# 1/43 Artin slots at Wallyworld under Deegan brand name?



## ParkRNDL (Mar 20, 2002)

At WalMart last night, I was cruising the toy aisle and I saw these 1/43 sets called Deegan Hevy Hitters (yes, they spelled "Heavy" wrong on the package). Two smaller sets, one was dirt bikes and one was Baja trucks. Then two bigger sets with upside-down sections (obviously super sucker magnet cars), also one Baja trucks and I think one with bikes. The boxes clearly said "Made by Artin" somewhere on the side. But they ALSO said "Collect them all!" with pictures of 8 different cars--there were the two trucks and the two bikes, and then two Nissans--a 240SX and a 350Z, and a Mazda something and a Mitsubishi rally car. Here's the kicker--the Nissans and Mazda and Mitsu were up on the pegs with the diecast in individual packages for like $3.99! When was the last time you could buy individual slot cars at Wally's? Verrrrrry interesting... they seemed to have translucent blue chassis, for what that's worth...

There was actually a LOT of weird stuff in the toy aisles at Wally's last night. They had that Mattel/Tyco police chase set with the T/A and the Camaro. They had some real oddball 1/72 and 1/87 diecast--things like construction equipment and 70's mural vans. They had Fresh Cherries 1/24 diecast KITS of the Gremlin and Pinto, some painted, some in gray primer. Then in the R/C aisle, there were these [email protected]$$ DONK-style cars... a '76 Regal and a '72 Bonneville?!? Talk about oddball... and then there were R/Cs that came with two different bodies, like an old Dodge pickup and a new one, or the new Challenger concept and (I think) a new Charger...

Poor me. I didn't get anything. 

--rick


----------



## micyou03 (Apr 8, 2003)

I'm just waiting for my Walmart to get them. They are made by Artin. I have a couple and they run very good. They fishtail very nicely with the rear guide out.

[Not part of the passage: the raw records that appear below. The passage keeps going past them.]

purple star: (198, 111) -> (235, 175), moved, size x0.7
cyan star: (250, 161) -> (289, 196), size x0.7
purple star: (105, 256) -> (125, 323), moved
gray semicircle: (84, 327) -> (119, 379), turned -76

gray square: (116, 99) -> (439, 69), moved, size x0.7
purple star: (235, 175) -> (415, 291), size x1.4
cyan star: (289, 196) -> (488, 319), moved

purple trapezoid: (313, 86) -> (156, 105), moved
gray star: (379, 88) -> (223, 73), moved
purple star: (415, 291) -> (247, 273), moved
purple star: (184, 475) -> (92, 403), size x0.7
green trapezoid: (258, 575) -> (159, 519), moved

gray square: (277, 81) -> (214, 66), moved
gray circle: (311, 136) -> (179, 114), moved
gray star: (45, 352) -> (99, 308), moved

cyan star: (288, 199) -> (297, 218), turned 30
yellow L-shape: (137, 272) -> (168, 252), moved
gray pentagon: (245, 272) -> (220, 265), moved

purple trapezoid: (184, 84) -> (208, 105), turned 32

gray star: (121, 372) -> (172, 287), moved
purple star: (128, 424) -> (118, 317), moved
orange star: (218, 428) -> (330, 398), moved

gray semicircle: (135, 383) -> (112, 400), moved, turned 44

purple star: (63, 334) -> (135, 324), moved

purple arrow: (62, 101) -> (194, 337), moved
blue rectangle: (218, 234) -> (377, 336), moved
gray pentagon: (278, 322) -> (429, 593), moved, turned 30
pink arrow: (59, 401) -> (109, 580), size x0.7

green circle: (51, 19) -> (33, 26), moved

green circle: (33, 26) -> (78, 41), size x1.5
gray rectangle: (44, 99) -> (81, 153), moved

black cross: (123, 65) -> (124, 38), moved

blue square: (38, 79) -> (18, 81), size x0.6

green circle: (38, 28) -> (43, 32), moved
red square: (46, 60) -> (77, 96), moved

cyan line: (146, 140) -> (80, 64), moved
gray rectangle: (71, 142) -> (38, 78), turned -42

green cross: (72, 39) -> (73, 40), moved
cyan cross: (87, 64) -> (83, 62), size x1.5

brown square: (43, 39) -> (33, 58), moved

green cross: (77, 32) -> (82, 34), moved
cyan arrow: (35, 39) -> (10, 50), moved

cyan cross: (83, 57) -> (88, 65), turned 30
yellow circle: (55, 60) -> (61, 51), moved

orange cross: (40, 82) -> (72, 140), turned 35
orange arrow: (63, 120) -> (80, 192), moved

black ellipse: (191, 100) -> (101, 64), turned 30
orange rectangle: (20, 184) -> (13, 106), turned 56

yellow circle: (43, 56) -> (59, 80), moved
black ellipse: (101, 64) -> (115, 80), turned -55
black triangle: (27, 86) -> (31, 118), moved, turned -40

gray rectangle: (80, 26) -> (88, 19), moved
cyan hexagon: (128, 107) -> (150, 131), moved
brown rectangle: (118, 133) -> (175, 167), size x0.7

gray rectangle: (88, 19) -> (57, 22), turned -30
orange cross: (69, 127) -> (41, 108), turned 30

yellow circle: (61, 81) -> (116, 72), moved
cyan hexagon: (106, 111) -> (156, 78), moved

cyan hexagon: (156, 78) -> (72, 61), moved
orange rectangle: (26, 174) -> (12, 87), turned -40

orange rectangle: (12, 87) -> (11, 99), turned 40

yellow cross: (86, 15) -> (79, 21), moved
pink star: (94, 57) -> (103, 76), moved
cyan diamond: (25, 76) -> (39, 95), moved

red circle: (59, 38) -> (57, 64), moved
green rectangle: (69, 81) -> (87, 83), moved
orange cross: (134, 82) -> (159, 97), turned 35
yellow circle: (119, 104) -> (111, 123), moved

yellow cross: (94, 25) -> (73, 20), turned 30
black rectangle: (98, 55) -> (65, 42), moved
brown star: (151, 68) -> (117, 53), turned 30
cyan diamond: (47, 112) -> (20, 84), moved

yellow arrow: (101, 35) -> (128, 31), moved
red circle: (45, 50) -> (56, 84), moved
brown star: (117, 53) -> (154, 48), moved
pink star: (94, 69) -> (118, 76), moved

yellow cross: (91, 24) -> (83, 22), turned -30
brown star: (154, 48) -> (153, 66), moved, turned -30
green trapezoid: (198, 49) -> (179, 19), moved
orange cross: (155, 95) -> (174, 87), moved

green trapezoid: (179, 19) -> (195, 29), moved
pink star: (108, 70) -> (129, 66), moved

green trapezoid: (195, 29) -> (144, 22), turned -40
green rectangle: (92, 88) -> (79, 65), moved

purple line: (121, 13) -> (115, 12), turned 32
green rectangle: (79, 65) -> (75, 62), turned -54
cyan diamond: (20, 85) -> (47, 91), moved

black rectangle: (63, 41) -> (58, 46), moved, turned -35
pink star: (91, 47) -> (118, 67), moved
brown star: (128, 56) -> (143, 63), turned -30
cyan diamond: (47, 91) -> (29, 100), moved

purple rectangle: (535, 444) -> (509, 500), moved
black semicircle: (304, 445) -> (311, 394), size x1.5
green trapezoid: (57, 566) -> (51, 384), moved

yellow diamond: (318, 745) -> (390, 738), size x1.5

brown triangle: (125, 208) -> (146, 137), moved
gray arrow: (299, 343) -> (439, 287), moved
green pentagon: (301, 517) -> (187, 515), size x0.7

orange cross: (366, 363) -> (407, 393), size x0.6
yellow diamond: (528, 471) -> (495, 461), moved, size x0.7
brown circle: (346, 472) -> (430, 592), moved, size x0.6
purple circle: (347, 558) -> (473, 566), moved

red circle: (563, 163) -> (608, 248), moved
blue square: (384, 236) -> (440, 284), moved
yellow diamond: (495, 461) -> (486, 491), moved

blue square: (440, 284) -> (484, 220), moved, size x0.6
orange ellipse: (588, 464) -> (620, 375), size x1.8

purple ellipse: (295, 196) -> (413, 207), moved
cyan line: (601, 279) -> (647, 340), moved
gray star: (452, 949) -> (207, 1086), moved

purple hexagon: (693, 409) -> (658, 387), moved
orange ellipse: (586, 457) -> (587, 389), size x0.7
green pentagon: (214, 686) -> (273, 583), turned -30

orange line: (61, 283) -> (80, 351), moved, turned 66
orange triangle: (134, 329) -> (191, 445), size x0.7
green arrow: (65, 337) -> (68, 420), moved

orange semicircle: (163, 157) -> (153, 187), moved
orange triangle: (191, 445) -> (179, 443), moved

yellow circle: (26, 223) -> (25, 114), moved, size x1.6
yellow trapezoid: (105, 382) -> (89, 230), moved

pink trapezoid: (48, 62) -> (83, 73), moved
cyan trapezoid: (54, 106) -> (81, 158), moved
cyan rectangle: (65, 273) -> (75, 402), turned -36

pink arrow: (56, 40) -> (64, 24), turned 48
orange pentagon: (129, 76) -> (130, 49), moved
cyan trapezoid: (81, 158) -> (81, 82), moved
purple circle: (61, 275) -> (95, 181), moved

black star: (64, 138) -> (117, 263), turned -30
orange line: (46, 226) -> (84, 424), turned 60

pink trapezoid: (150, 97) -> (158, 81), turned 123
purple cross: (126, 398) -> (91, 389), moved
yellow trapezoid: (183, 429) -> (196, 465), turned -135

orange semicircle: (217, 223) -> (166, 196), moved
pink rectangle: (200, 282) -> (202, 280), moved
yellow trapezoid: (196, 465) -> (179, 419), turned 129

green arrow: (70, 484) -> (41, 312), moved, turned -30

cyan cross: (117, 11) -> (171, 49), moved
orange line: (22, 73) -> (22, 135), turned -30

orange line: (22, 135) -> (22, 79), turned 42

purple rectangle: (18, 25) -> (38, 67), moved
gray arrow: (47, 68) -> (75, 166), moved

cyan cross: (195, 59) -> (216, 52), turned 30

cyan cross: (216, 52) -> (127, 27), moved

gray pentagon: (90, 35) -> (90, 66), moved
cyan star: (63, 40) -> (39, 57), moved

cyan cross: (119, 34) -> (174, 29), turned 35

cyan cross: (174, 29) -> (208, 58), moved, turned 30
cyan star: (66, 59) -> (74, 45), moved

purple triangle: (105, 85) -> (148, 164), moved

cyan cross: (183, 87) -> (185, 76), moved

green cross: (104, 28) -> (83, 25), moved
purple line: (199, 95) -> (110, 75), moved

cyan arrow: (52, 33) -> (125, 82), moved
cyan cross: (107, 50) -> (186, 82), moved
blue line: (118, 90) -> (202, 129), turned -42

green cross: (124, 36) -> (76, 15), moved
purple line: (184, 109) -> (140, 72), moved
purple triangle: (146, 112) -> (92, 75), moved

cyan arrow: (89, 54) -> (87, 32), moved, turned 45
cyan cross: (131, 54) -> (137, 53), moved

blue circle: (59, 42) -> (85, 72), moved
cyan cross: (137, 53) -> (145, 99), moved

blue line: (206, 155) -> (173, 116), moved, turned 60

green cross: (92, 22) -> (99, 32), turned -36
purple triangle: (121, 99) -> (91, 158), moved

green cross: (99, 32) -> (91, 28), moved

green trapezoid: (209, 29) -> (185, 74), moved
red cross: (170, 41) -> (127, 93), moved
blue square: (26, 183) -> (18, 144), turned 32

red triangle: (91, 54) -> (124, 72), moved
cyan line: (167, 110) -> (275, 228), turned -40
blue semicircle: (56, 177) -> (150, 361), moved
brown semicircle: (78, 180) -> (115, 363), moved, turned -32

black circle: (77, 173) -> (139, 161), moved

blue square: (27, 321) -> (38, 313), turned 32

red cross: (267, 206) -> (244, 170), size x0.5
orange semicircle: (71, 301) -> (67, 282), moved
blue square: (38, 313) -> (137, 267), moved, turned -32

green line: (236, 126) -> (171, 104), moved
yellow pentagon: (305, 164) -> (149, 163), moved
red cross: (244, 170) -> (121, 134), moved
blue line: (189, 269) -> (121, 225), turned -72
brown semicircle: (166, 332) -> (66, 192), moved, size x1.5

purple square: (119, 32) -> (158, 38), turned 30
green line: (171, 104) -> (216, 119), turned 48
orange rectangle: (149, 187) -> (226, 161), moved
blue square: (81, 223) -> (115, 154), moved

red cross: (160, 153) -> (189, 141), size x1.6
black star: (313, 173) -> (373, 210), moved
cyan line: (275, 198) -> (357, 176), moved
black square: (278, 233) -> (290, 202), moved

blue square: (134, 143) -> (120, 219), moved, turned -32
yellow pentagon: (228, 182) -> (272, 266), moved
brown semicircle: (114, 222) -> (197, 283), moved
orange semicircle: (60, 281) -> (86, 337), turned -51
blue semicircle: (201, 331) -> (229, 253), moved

It seems that with Dash, AW, Hevy Hitters, and Carrera Go!!! slots in general are making a come back.


----------



## micyou03 (Apr 8, 2003)

For some reason I didn't realize you said they are Artin.

If any of you give these a try, a good power supply makes all the difference as far as the responce of these cars.


----------



## Nightshade (Jan 15, 2006)

Hmmm...The Wal-Marts down here don't sell slots. I feel all alone. I actually had to wait till I went back home to Omaha to get the slot car set for my 5 year old this last Christmas.

Carrera....they don't do any HO scale do they? I checked them out last night. Boy!!!! *There's* all the GT's I've been looking for.

Mike


----------



## micyou03 (Apr 8, 2003)

No on Carrera HO as far as I know. Carrera Go!!! is 1/43rd.


----------



## SCJ (Jul 15, 1999)

Nightshade said:


> Carrera....they don't do any HO scale do they?
> 
> Mike


They used to make HO, but not for some time now.............




--------------------------
www.SlotCarJohnnies.com


----------



## buddytime (Sep 25, 2007)

We have one of these sets and we can't keep the cars on the tracks and the guides underneath keep breaking or falling off.


----------



## videojimmy (Jan 12, 2006)

here is an Carrera HO car

http://s103.photobucket.com/albums/m157/videojimmy/MISC BRANDS/?action=view&current=DSCF0388.jpg

http://s103.photobucket.com/albums/m157/videojimmy/MISC BRANDS/?action=view&current=DSCF0389.jpg

http://s103.photobucket.com/albums/m157/videojimmy/MISC BRANDS/?action=view&current=DSCF0385.jpg


----------



## Bill Hall (Jan 6, 2007)

Thanks for sharing VJ. Hows that car run?


----------



## noddaz (Aug 6, 1999)

Slots at Wal Mart...
I will have to go look...

Thanks --rick...

Scott


----------